C’è stata una generazione di attivisti/e sex workers che si è dovuta battere, anche in maniera provocatoria, contro tutti questi clichés che circondano la figura della prostituta, identificata senza appello in quanto «vittima», «incapace di decidere per sé». Una generazione che rivendicava la libera scelta del proprio mestiere. Les luttes des putes segna invece un passaggio, uno scarto teorico fondamentale. «Le attiviste sex workers non cercano di offrire un’immagine attrattiva o seducente del lavoro sessuale – scrive l’autore del libro -. Tutti i lavoratori non amano per forza il loro impiego, e non l’hanno scelto unicamente per passione. Le sex workers possono provare della soddisfazione nel loro mestiere o, al contrario, non amarlo. Addirittura, possono detestarlo. Perché allora solo loro dovrebbero giustificarsi rispetto al fatto di sapere se ’sì o no’ amano il loro lavoro o se l’hanno scelto per obbligo o per vocazione? Abbiamo piuttosto la tendenza a pensare che ogni lavoro sia sfruttamento, sessuale o no».

Rivendicare il riconoscimento dello statuto di lavoratori è un’arma, per accedere al welfare e ai diritti e, ancor di più, per estendere i diritti esistenti, per esempio attraverso la regolarizzazione dei sans papier. Scevro da ogni intenzione di «idealizzare» la prostituzione, l’autore non omette niente della realtà di questo mondo che, certo, consiste anche nel «traffico di esseri umani», nella violenza, nel lavoro forzato. Ma, in tutti i casi, e tanto più se si è vittime di un lavoro forzato, l’accesso ai diritti e al welfare è necessario e indispensabile.

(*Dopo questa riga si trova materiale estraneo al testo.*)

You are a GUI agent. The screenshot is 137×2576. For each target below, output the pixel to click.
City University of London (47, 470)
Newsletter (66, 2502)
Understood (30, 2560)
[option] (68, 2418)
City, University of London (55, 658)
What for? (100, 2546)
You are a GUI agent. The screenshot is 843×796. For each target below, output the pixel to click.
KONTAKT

Thierry Schaffauser, infine, riparte da lontano per mettere in luce la lunga tradizione di una sinistra miope in tema di prostituzione. Cita, quindi, Lenin nella discussione con Clara Zetkin «mi è stato raccontato di una compagna di Amburgo molto dotata che pubblica un giornale per le prostitute, affinché si organizzino nella lotta rivoluzionaria (…). Ora, è giusto, come ha fatto in un articolo Rosa (Luxemburg), una vera comunista, difendere le prostitute. Ma tutt’altra cosa è considerarle una truppa speciale di professioniste della lotta rivoluzionaria e pubblicare per loro un giornale. Non ci sono dunque veramente più in tutta la Germania delle operaie industriali per le quali pubblicare un giornale?».

Una frase emblematica di una discussione ancora aperta.

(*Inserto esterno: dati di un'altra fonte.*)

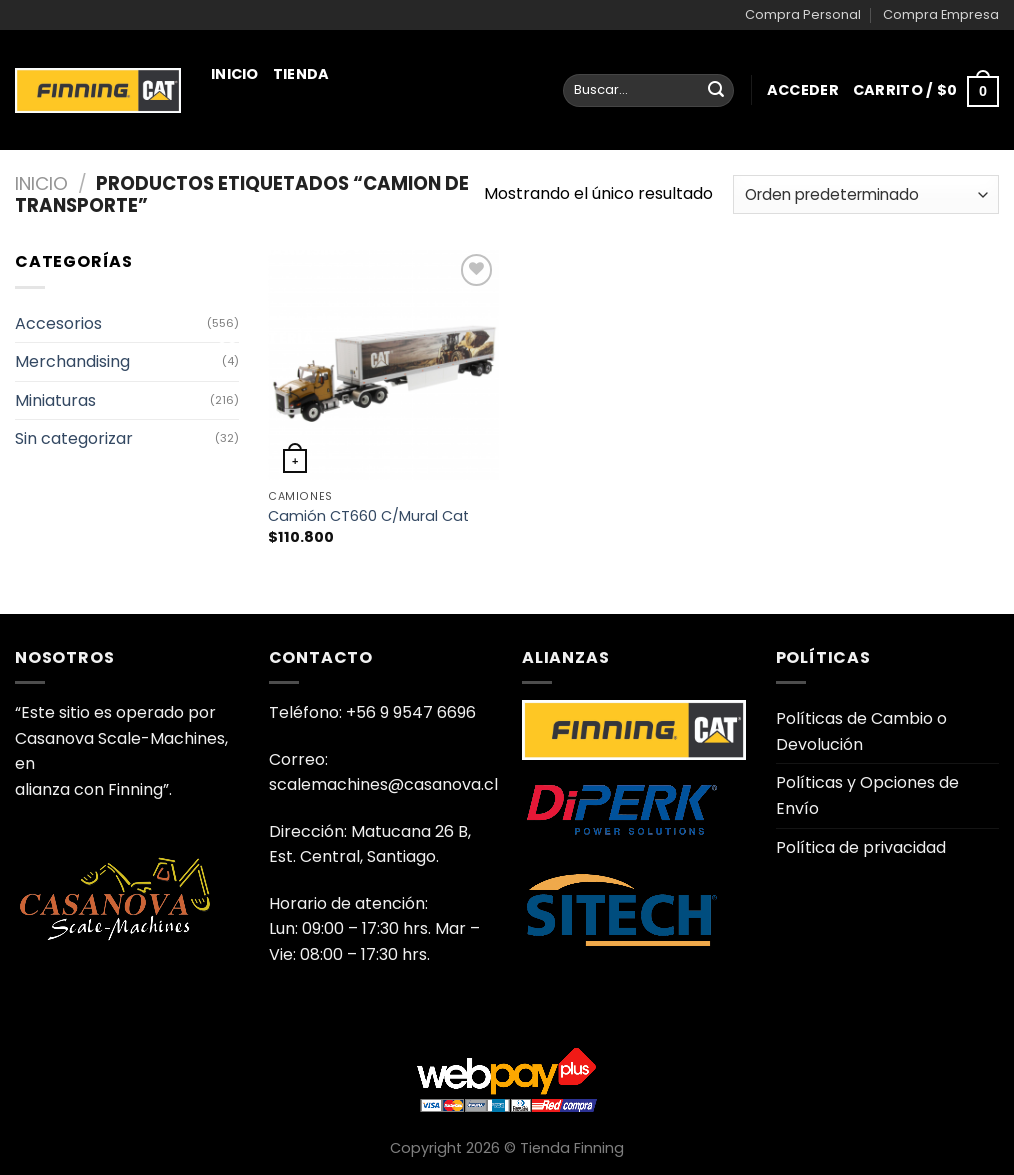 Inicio (235, 74)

Questo libro ha l’ambizione di aprire una nuova strada per lastricare le rivendicazioni dei lavoratori e delle lavoratrici del sesso, ma anche per le lotte sociali di quei precari che tanto condividono con questi ultimi in termini di condizioni lavorative e assenza di diritti e che, da sempre, si scontrano con la sordità di sinistra e sindacati.